Although most cases of TED are bilateral, unilateral cases and cases of laterality have been reported [1, 11,12,13,14], leading to a delay in TED diagnosis. The pathophysiology of unilateral and asymmetric cases is unknown. However, some studies have shown that the activity and severity of asymmetric or unilateral cases are higher than those of symmetric or bilateral cases [11,12,13], whereas some reports have shown no such differences [14]. In the present study, extraocular muscle enlargement was more common in bilateral cases than in unilateral cases. Similarly, extraocular muscle enlargement was more common in asymmetric cases than in symmetric cases. This study investigated the association of age and TSAb with bilateral/unilateral and symmetric/asymmetric muscle enlargement. However, no significant association was found. Unilateral cases may progress to bilateral involvement [32]. Therefore, further research must be conducted on the pathogenesis of unilateral and asymmetric TED.

Several studies have attempted to identify which of the 2 thyroid antibodies, TSAb and TRAb, is the superior biomarker for TED. However, the results have been inconsistent [2]. TRAb levels are measured by use of a competition immunoassay, which can detect its ability to compete with a labeled ligand (a monoclonal antibody to TSH receptor) for binding with the TSH receptor. In contrast, TSAb levels are measured by use of a bioassay, which can measure the production of cAMP using porcine thyroid cells with TSH receptors. The results of the TRAb analysis can be obtained within the same day at a hospital facility. In contrast, 5 to 7 days are required to obtain the results of the TSAb test because it is an outsourced test. Extraocular muscle enlargement has been observed on the MR images of patients with Graves disease who had no clinical ocular signs and symptoms may present [33]. TED with normal thyroid hormone levels (euthyroid Graves disease) is a rare entity. However, its incidence has been reported [34]. Thus, measuring the autoantibody levels, to ensure that the diagnosis of TED is not overlooked, is important. Although internists first measure TRAb, for which results are readily available, the findings of this study suggest that the primary measurement of TSAb is important for early detection and treatment of extraocular muscle enlargement in patients with TED.

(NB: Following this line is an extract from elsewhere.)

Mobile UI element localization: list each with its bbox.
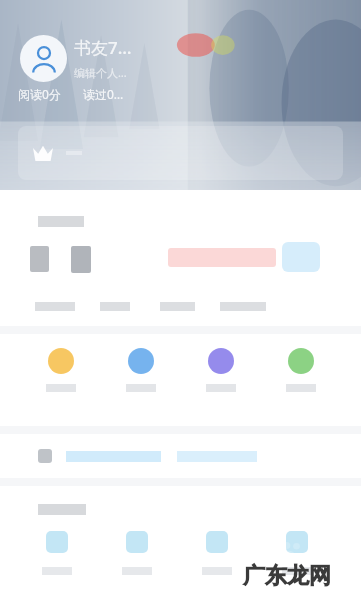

This study has some limitations. First, it was a retrospective study with a small sample size. Second, this study did not consider the history of treatment for thyroid dysfunction. Owing to the small sample size, examining the effect of the presence or absence of treatment history for thyroid dysfunction separately was not possible. Third, this study evaluated extraocular muscle enlargement by use of MRI. The volume, cross- sectional area, and signal intensity, rather than the thickness, should have been measured to determine the activity to further evaluate the pathophysiology of extraocular muscle enlargement. However, measuring the volume and signal intensity of the images taken in this retrospective study was technically difficult. Further prospective studies with larger sample sizes must be conducted in the future.

In conclusion, the factors associated with extraocular muscle enlargement in patients with TED were older age and higher TSAb levels. Measurement of TSAb, rather than of TRAb, may be more suitable for diagnosing muscle enlargement in patients with TED.